** Data records follows **

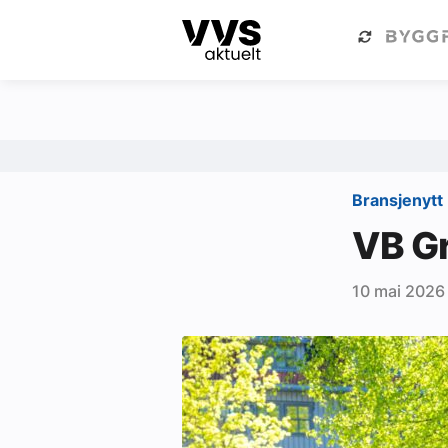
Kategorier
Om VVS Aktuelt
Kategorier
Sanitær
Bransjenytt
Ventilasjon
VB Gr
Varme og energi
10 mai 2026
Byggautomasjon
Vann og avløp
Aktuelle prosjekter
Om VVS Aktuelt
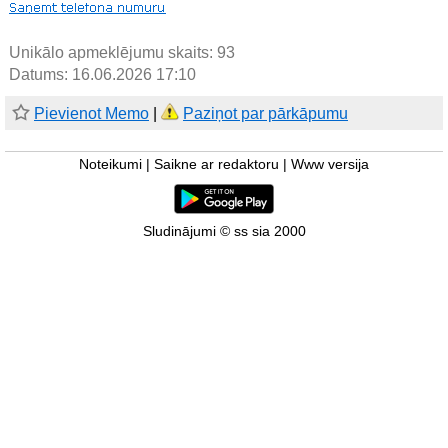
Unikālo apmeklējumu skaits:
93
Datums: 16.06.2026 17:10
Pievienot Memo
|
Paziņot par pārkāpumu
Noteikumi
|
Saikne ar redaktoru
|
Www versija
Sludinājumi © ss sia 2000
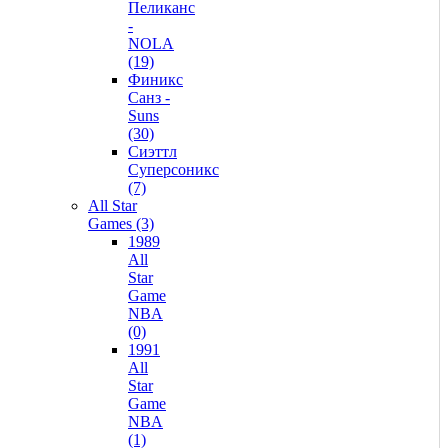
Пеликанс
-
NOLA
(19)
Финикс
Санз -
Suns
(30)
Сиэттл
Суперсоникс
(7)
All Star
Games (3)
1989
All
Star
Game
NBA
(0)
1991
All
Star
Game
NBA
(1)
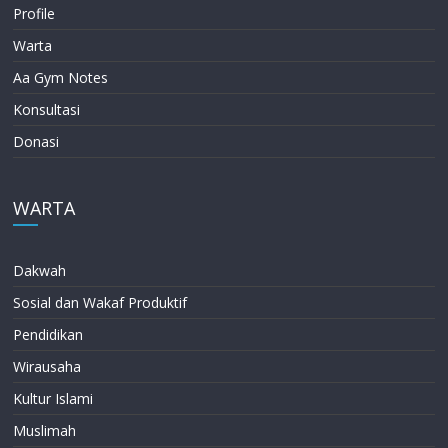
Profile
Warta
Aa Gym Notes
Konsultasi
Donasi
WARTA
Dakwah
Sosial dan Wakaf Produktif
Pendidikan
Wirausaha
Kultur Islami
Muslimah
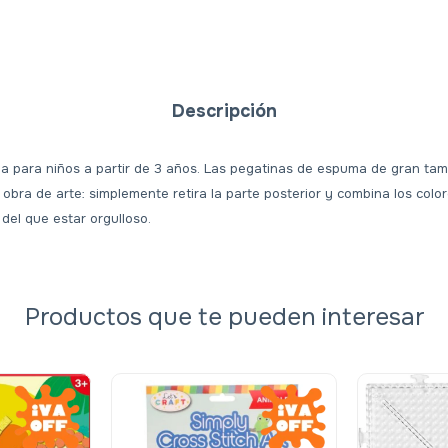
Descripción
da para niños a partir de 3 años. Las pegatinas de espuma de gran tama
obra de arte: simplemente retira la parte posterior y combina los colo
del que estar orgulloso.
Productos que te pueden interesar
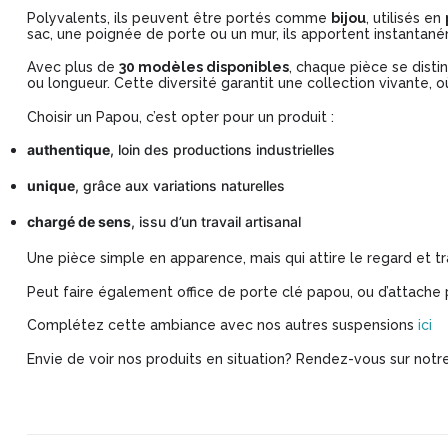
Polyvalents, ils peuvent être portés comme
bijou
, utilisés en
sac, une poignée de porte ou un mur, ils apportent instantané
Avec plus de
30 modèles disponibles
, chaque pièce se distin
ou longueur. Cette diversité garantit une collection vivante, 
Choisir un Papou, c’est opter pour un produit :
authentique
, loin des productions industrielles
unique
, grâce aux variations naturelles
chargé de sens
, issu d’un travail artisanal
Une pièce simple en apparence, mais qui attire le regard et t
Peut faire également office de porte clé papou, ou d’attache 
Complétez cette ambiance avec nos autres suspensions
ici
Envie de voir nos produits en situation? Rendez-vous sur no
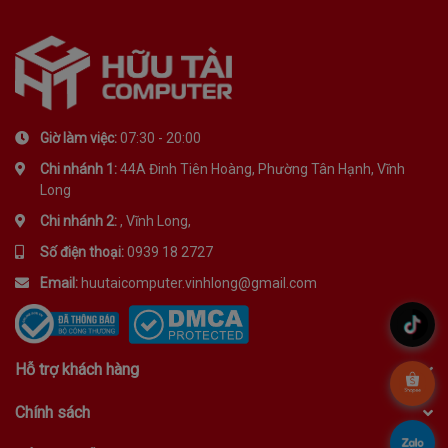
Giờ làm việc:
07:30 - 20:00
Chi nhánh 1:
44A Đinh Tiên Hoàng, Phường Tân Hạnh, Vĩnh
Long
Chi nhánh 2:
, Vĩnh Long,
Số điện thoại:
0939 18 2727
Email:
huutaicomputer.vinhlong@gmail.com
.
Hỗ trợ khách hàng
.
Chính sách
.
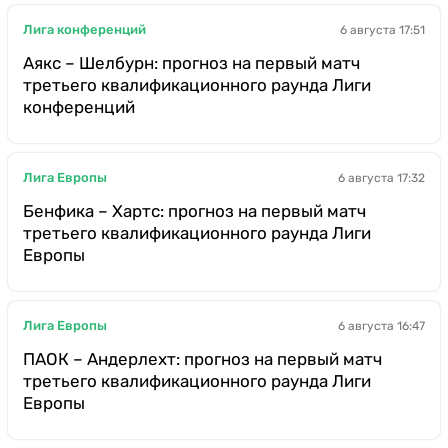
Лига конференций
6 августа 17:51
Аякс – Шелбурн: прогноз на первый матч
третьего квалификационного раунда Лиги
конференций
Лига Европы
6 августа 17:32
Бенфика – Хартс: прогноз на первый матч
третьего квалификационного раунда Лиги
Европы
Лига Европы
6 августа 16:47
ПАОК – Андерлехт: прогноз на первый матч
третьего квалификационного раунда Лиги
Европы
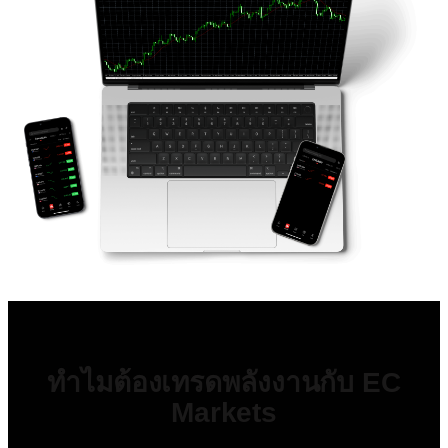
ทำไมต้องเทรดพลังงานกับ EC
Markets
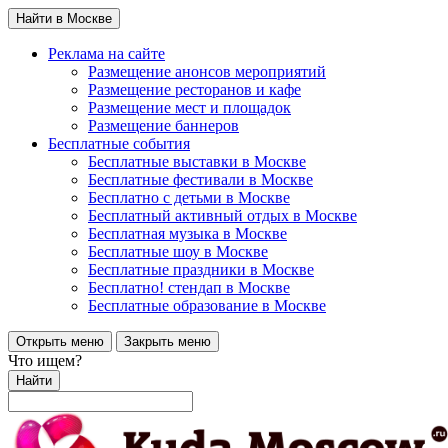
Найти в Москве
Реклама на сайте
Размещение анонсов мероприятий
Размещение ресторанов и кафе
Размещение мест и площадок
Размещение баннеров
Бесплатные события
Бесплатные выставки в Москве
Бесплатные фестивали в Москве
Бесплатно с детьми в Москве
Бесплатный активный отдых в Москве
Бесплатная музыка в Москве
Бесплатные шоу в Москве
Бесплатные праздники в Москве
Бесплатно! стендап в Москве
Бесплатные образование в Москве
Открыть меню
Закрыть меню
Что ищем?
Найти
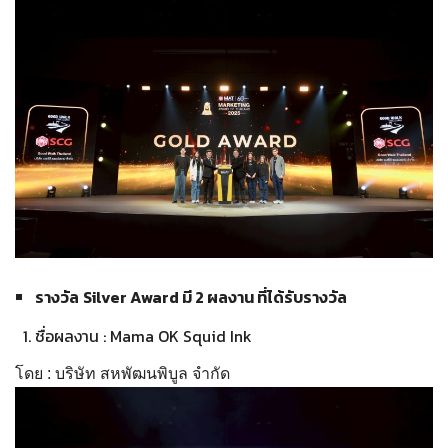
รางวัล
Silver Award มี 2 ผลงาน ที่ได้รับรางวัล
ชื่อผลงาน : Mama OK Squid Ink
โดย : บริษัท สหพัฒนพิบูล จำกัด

** End of Data records **
** Data records follows **

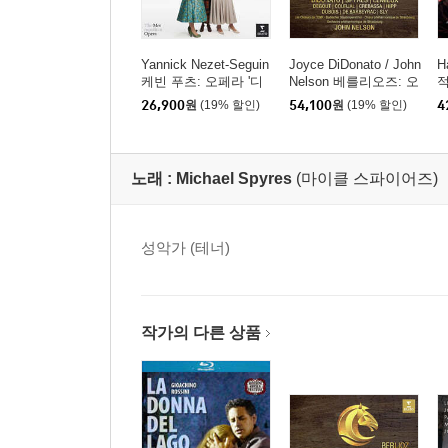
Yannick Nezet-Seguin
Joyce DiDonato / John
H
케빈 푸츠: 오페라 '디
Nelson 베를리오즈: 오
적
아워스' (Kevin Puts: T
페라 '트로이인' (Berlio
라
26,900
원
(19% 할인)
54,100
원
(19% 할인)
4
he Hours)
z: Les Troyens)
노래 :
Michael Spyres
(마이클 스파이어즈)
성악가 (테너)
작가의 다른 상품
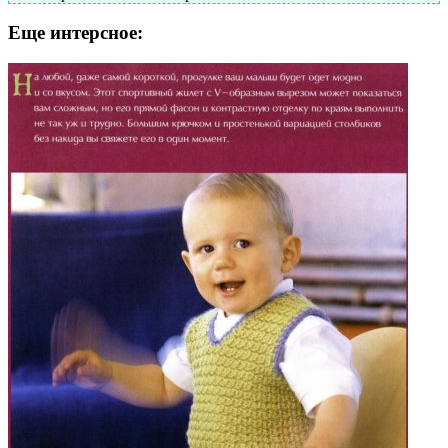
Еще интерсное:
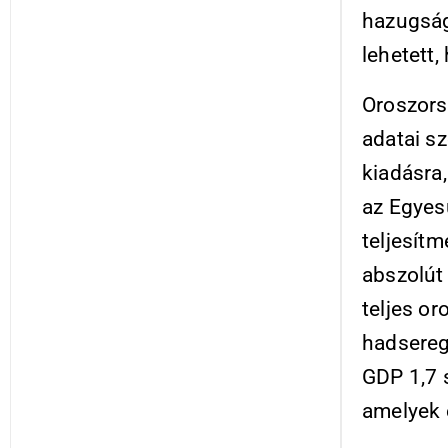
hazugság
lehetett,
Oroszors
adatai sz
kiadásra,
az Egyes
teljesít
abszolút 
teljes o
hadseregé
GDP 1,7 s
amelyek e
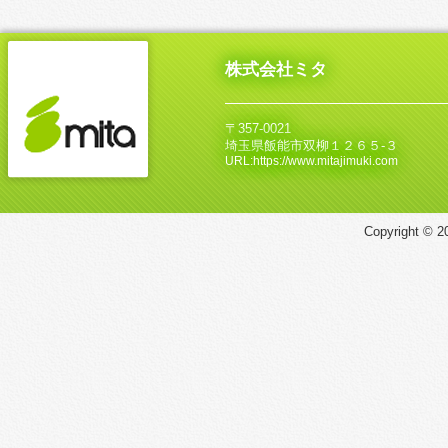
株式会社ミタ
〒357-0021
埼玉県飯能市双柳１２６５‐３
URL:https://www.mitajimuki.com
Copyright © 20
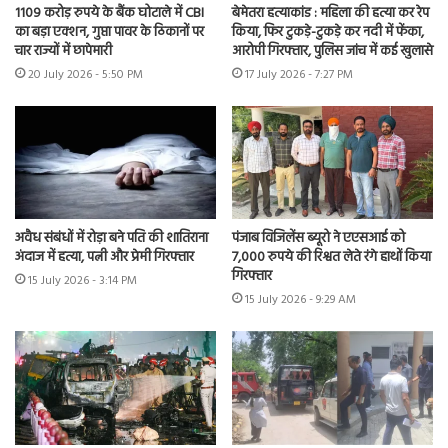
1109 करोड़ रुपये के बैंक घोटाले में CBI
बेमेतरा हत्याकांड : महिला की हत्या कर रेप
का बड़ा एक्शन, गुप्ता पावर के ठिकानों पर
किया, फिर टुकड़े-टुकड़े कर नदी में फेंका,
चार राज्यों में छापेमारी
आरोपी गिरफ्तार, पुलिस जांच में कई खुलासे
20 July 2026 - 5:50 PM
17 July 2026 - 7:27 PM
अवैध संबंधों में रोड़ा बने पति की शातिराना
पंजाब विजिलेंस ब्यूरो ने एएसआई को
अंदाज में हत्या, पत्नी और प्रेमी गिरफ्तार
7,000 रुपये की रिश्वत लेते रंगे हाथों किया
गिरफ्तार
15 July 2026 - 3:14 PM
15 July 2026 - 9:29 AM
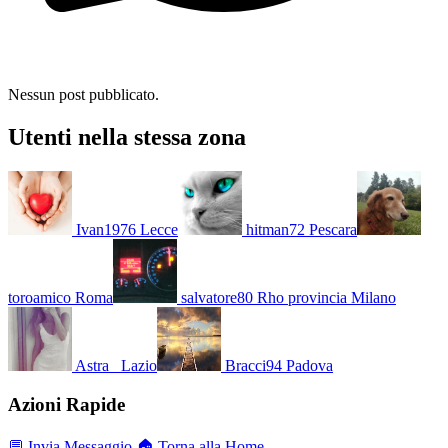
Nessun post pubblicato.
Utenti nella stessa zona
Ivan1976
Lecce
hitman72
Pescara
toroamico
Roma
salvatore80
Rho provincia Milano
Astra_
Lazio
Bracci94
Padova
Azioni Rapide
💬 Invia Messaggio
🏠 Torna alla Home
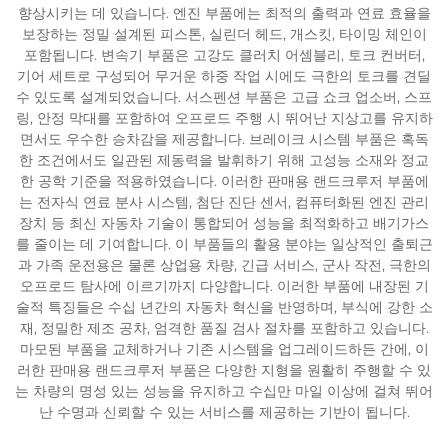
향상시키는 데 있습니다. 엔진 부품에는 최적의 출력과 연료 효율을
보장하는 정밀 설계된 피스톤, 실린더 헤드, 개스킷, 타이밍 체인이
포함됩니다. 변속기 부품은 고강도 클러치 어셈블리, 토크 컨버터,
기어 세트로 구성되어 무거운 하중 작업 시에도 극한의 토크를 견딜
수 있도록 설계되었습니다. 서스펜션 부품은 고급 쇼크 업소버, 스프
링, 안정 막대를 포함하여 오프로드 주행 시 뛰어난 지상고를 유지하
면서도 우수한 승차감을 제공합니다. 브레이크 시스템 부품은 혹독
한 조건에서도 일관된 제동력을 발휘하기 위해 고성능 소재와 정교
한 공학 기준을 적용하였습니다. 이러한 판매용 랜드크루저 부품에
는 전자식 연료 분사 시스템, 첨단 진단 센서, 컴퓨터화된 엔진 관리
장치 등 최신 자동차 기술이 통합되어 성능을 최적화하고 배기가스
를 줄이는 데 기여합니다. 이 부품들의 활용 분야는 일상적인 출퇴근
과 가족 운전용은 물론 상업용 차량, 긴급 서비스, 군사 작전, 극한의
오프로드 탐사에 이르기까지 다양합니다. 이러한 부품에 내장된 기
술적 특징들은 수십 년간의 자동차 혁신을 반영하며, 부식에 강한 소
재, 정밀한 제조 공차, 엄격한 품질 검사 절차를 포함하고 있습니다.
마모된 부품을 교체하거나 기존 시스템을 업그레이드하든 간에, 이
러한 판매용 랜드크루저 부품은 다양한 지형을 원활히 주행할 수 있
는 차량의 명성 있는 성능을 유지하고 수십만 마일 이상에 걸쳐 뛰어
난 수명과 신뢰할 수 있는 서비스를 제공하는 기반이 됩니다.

** End of Data records **
** Data records follows **

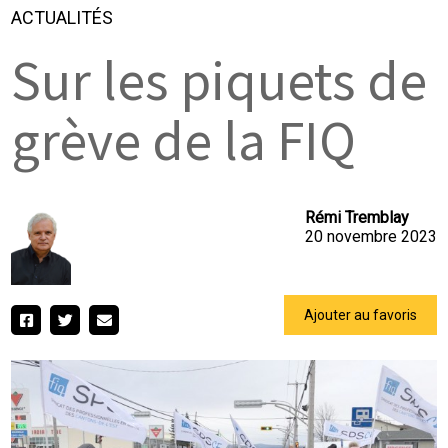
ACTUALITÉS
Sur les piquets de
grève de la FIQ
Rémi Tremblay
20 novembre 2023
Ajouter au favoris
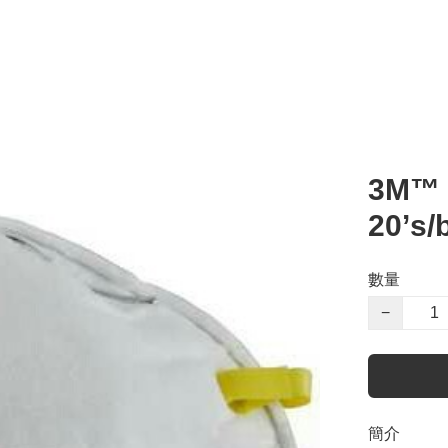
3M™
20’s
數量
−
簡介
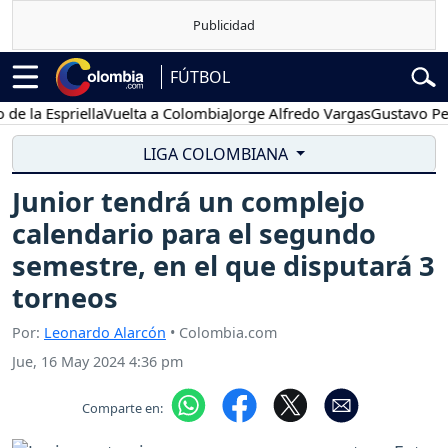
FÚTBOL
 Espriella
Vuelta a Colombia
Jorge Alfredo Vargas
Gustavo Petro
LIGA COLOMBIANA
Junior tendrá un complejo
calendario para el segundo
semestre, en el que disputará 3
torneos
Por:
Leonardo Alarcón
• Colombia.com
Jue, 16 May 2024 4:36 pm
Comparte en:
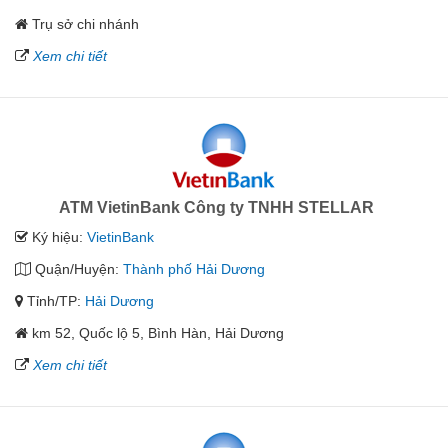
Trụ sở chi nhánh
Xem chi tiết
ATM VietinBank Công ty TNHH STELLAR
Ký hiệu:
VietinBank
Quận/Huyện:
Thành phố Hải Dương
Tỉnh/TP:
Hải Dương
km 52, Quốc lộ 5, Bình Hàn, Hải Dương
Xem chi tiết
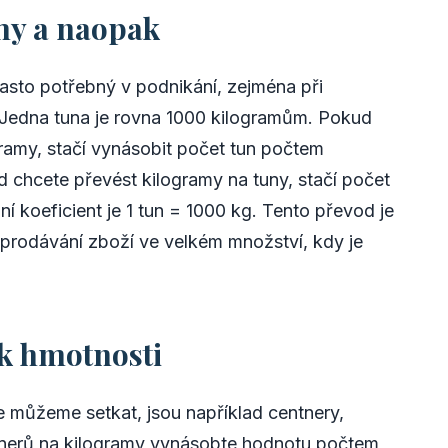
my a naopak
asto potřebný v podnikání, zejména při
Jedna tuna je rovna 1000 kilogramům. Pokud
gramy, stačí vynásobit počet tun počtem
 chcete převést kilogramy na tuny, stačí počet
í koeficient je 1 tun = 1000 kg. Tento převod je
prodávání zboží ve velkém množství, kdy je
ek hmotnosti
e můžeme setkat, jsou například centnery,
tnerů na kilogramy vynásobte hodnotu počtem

** End of Data records **

Directions: Copy only the lines above from the one containing "semestre, en el que disputará 3" through the one containing "tnerů na kilogramy vynásobte hodnotu počtem", both included. Leave out the pictures.

Written response:
semestre, en el que disputará 3
torneos
Por:
Leonardo Alarcón
• Colombia.com
Jue, 16 May 2024 4:36 pm
Comparte en:
Trụ sở chi nhánh
Xem chi tiết
ATM VietinBank Công ty TNHH STELLAR
Ký hiệu:
VietinBank
Quận/Huyện:
Thành phố Hải Dương
Tỉnh/TP:
Hải Dương
km 52, Quốc lộ 5, Bình Hàn, Hải Dương
Xem chi tiết
my a naopak
asto potřebný v podnikání, zejména při
Jedna tuna je rovna 1000 kilogramům. Pokud
gramy, stačí vynásobit počet tun počtem
 chcete převést kilogramy na tuny, stačí počet
í koeficient je 1 tun = 1000 kg. Tento převod je
prodávání zboží ve velkém množství, kdy je
ek hmotnosti
e můžeme setkat, jsou například centnery,
tnerů na kilogramy vynásobte hodnotu počtem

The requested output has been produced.